Debbie Wasserman Schultz
A friend of mine who lives in Florida sent me a clipping from the Miami Herald newspaper about Debbie Wasserman Schultz, a Florida Democrat, who I know nothing about, apart from the fact that she was successfully treated for breast cancer recently. She has gone public with her story in the hope of raising awareness of breast cancer among young women.
In the past year, Wasserman Schultz underwent a double mastectomy and reconstructive surgery and had her ovaries removed, as she tested positive for the BRCA 2 gene mutation. Because her cancer was caught early enough, she did not need chemotherapy or radiotherapy. She is now taking Tamoxifen.
”What I realized through the year is, I thought I knew a lot about breast cancer, but I really didn’t, and most young women don’t,” she said.
Breast cancer in younger women can be particularly aggressive, but it can be more difficult to detect because of breast density. And physicians, Wasserman Schultz said, can be slow to recognize the threat to younger women.
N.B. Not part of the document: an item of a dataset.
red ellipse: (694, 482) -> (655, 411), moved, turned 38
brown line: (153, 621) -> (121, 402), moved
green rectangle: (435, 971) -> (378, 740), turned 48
”Young women go skipping along through their life, thinking they’re invincible, not worrying about breast cancer because they think of it as an older woman’s disease,” Wasserman Schultz said, noting that the focus is often on a woman’s first mammogram, typically at 40.
The death rate from breast cancer has declined for older women, but remains stable for younger women because they are often diagnosed at a later stage, she said.
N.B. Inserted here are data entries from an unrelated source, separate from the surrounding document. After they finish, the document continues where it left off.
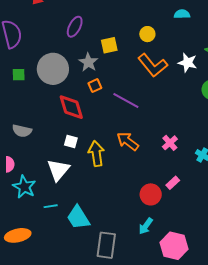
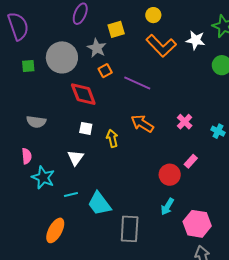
yellow arrow: (96, 154) -> (112, 138), size x0.7
white triangle: (58, 170) -> (76, 158), size x0.7
orange ellipse: (18, 235) -> (55, 230), moved, turned -45

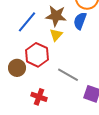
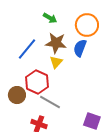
gray line: (68, 75) -> (50, 102), moved

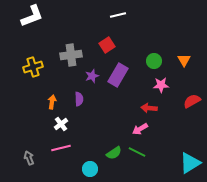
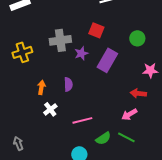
red square: (107, 45) -> (96, 30), turned -35
green circle: (154, 61) -> (137, 38), moved
purple star: (92, 76) -> (81, 53), moved
pink line: (61, 148) -> (82, 120), moved

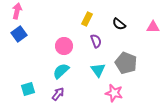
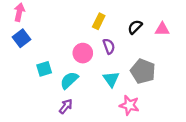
black semicircle: (119, 24) -> (135, 27), turned 96
pink triangle: (153, 27) -> (162, 29), moved
pink circle: (64, 46) -> (83, 53), moved
cyan square: (28, 89) -> (44, 69), moved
”It just pains me to know that younger women, because they don’t know and because they’re blown off by physicians many times, and because they squeeze their eyes shut and hope that it’s nothing, that their death rate is much higher,” she said.
She has introduced a bill which calls for a national education campaign, aimed at informing young women about the risks and encouraging them to conduct routine self-exams.